- How to complete this task: For each line of the listing that includes the word "working", show the whole line.

- Task inputs:
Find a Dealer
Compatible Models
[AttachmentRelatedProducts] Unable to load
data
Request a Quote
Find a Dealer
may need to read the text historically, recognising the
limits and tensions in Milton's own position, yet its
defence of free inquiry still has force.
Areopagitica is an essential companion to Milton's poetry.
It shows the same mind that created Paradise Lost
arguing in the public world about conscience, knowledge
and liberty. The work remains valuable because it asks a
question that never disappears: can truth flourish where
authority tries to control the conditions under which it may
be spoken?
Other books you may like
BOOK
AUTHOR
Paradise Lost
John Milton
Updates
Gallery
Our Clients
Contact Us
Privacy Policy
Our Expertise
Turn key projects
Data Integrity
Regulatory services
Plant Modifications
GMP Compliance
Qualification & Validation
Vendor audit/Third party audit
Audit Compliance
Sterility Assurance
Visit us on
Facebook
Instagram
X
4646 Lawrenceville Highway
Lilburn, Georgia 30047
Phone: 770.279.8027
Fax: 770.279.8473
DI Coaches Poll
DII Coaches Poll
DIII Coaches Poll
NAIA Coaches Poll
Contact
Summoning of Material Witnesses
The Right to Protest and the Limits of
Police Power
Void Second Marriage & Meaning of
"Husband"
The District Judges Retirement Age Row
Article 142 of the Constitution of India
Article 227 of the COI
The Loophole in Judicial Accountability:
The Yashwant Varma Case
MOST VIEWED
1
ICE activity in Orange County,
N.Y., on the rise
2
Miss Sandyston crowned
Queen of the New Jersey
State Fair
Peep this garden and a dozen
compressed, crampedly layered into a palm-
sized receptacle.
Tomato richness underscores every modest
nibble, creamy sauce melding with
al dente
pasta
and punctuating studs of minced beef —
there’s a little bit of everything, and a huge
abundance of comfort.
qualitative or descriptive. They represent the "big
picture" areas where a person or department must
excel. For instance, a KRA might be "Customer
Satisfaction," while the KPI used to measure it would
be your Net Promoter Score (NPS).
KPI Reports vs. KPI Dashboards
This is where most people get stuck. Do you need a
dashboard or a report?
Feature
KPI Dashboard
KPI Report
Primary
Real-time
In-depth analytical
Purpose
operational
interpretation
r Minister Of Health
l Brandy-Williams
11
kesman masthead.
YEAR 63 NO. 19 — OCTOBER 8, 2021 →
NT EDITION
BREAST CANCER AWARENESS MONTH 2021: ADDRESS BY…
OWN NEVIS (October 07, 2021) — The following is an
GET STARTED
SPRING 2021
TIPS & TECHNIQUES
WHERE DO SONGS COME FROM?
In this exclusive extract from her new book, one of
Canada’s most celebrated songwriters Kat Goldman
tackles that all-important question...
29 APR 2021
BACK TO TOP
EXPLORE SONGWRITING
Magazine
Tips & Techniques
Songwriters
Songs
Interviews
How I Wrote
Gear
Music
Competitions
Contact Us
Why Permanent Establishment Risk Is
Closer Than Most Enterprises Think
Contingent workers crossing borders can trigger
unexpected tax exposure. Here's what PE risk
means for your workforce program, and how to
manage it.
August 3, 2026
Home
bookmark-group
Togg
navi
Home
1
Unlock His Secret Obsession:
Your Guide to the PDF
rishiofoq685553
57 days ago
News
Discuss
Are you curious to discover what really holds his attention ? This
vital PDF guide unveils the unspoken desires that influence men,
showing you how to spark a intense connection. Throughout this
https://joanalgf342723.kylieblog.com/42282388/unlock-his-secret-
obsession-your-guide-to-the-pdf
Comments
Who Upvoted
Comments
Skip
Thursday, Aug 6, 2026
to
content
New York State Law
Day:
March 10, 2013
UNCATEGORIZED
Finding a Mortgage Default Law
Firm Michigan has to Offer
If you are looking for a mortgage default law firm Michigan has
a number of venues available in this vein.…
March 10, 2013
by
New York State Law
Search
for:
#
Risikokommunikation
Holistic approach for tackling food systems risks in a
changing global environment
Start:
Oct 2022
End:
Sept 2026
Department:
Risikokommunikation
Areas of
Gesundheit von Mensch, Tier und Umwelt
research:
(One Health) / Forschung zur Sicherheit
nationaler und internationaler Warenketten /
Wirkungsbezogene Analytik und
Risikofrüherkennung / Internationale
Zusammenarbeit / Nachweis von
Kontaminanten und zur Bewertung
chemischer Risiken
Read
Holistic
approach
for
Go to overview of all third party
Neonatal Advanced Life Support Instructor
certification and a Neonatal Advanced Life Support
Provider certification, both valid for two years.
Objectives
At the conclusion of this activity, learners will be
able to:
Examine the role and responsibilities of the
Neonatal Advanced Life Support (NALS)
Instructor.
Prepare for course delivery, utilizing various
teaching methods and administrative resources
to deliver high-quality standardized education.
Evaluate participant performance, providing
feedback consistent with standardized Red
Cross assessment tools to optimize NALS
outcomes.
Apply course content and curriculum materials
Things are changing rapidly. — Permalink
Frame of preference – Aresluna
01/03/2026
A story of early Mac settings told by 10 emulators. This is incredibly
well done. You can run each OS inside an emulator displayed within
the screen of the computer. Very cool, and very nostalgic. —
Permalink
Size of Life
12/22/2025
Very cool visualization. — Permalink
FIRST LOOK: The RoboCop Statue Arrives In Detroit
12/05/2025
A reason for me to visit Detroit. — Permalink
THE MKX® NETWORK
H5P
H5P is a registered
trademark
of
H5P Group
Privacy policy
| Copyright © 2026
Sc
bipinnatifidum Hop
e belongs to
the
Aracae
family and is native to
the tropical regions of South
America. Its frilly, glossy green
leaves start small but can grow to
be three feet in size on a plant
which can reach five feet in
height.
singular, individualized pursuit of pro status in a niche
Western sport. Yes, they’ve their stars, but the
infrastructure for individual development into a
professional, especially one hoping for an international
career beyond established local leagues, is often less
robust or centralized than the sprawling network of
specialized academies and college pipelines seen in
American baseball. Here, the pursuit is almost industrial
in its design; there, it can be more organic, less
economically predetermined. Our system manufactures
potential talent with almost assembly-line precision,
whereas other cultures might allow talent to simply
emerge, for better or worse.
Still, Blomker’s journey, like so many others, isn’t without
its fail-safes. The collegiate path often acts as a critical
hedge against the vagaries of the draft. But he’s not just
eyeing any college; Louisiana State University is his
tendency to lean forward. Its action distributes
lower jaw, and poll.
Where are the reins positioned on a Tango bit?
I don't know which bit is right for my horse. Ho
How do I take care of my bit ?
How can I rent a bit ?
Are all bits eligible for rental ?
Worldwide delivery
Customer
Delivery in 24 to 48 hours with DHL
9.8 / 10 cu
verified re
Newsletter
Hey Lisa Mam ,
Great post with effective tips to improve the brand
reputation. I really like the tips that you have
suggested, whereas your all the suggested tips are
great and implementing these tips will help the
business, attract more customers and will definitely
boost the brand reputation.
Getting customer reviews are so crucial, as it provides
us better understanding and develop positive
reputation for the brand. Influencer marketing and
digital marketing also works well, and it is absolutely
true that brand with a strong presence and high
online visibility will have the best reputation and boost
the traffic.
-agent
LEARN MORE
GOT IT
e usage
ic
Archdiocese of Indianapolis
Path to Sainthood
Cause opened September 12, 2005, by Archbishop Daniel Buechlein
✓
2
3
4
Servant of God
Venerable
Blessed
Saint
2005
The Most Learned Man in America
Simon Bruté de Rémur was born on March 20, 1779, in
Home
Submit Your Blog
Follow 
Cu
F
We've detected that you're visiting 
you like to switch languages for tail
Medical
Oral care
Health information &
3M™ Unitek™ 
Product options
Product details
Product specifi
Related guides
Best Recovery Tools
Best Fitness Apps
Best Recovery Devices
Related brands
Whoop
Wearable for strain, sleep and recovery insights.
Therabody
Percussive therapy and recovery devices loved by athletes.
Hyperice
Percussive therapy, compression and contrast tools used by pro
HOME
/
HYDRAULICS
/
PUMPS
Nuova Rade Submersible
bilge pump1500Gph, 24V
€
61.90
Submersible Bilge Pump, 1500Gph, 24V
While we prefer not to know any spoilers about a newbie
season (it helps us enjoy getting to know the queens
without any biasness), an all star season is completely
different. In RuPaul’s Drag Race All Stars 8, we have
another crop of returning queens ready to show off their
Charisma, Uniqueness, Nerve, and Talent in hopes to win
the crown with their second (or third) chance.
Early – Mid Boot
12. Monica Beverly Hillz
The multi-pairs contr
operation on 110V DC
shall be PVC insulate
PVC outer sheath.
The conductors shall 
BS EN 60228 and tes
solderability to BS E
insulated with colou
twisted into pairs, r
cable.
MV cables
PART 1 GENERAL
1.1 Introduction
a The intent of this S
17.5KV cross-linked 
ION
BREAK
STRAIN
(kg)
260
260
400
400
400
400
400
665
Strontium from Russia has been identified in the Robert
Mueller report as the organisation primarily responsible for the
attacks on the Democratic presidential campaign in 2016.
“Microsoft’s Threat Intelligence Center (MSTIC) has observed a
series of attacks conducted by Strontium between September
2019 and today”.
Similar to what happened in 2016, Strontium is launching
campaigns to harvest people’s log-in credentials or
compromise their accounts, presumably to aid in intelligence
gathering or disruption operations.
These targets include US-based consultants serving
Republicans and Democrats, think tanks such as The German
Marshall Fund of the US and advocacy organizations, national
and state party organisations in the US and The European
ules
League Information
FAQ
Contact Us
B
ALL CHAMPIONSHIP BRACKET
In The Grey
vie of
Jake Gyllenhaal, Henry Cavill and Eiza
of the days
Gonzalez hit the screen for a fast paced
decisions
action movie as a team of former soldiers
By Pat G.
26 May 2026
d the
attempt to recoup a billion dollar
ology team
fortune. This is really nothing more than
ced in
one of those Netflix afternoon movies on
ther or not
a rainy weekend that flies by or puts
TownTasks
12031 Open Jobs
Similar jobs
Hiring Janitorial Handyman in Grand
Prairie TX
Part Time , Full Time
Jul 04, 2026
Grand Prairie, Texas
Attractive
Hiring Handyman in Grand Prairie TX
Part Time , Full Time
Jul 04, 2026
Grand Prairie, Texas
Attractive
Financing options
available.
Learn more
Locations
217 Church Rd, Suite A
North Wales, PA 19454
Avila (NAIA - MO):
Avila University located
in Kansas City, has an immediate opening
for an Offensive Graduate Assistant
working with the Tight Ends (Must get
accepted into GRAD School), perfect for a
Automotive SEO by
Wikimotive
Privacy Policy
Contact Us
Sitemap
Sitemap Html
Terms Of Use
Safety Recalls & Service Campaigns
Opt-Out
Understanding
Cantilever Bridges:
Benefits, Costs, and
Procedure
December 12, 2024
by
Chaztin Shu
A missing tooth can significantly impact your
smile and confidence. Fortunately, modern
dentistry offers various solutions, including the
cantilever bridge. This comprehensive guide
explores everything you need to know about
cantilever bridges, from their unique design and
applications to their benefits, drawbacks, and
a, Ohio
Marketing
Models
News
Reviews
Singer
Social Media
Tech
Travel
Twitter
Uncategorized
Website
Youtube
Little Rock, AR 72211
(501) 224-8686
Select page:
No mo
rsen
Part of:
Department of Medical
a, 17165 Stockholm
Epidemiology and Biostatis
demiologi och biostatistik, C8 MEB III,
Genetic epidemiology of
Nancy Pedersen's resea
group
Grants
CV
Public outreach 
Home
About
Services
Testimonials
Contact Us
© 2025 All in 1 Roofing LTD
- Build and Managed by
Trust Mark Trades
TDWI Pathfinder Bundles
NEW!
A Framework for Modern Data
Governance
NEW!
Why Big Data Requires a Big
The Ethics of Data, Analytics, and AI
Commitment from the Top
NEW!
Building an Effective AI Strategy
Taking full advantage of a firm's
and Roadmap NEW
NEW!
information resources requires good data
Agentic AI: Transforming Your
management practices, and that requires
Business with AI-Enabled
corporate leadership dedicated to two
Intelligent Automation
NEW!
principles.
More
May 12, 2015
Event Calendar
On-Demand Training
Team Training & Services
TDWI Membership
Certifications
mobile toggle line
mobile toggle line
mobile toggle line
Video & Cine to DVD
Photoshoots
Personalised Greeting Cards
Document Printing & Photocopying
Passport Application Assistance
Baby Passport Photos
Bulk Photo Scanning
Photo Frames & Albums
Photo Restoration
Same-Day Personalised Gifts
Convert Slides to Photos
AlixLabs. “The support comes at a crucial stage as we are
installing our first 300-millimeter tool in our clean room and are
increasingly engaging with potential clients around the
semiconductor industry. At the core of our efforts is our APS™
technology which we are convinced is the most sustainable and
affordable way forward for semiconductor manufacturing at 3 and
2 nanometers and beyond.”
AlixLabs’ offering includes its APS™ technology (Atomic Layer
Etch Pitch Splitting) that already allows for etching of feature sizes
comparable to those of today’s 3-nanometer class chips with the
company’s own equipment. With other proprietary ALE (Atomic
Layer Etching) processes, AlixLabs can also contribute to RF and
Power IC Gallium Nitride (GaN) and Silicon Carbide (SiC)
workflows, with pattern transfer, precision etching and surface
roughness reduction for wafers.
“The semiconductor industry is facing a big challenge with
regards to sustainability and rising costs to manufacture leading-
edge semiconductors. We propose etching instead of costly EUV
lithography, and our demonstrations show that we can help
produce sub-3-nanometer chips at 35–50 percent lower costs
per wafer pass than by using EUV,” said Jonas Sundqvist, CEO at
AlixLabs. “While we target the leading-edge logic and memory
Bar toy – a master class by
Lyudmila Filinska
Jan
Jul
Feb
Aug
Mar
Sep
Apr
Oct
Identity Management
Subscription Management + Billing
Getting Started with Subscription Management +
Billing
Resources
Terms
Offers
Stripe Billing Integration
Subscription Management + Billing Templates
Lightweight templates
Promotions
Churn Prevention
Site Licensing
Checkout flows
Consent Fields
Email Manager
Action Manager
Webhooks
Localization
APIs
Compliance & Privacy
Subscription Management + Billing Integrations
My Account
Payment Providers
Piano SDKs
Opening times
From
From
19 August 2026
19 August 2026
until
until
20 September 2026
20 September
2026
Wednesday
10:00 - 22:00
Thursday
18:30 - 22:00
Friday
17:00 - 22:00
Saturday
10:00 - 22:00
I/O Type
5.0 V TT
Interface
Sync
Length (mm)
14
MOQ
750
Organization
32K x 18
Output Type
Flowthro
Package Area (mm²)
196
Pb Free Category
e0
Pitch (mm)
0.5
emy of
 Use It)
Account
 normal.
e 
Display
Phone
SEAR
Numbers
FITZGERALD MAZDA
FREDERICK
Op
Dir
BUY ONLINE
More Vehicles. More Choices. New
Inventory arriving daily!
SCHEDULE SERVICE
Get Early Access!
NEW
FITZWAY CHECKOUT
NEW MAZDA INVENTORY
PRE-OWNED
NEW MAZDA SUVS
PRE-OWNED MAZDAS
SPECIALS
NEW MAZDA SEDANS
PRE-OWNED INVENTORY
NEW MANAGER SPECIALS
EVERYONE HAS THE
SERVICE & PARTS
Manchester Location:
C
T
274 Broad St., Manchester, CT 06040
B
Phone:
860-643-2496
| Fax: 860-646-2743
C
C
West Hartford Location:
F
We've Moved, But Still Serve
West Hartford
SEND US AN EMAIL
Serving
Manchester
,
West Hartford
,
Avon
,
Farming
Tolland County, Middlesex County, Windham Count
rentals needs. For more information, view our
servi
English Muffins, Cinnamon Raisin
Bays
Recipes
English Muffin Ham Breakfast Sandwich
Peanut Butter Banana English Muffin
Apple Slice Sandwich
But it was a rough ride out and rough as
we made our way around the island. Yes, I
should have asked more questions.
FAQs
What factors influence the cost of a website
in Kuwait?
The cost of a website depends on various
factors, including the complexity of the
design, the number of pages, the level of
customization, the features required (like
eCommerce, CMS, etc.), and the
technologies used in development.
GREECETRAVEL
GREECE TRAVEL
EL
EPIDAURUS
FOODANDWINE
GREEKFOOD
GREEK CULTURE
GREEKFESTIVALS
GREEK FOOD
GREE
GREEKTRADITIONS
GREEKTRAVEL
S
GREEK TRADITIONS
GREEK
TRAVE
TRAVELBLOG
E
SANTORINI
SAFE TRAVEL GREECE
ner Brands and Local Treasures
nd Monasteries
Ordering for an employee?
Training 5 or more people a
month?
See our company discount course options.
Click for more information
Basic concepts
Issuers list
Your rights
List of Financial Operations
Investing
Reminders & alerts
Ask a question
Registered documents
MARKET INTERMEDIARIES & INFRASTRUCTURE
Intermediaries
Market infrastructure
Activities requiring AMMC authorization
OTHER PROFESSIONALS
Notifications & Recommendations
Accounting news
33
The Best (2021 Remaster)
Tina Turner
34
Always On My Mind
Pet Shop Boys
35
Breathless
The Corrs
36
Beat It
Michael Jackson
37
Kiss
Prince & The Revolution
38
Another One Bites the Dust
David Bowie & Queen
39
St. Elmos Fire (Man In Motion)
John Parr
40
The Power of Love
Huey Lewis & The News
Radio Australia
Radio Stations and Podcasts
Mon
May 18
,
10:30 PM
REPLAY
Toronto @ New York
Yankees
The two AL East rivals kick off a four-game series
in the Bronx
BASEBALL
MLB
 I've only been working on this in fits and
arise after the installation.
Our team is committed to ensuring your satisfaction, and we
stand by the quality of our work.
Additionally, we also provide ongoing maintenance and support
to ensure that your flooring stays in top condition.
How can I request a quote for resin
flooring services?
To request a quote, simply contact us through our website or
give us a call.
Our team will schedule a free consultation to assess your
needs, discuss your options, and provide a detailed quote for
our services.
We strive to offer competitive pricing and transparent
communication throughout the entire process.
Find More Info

- The answer:
working with the Tight Ends (Must get
 I've only been working on this in fits and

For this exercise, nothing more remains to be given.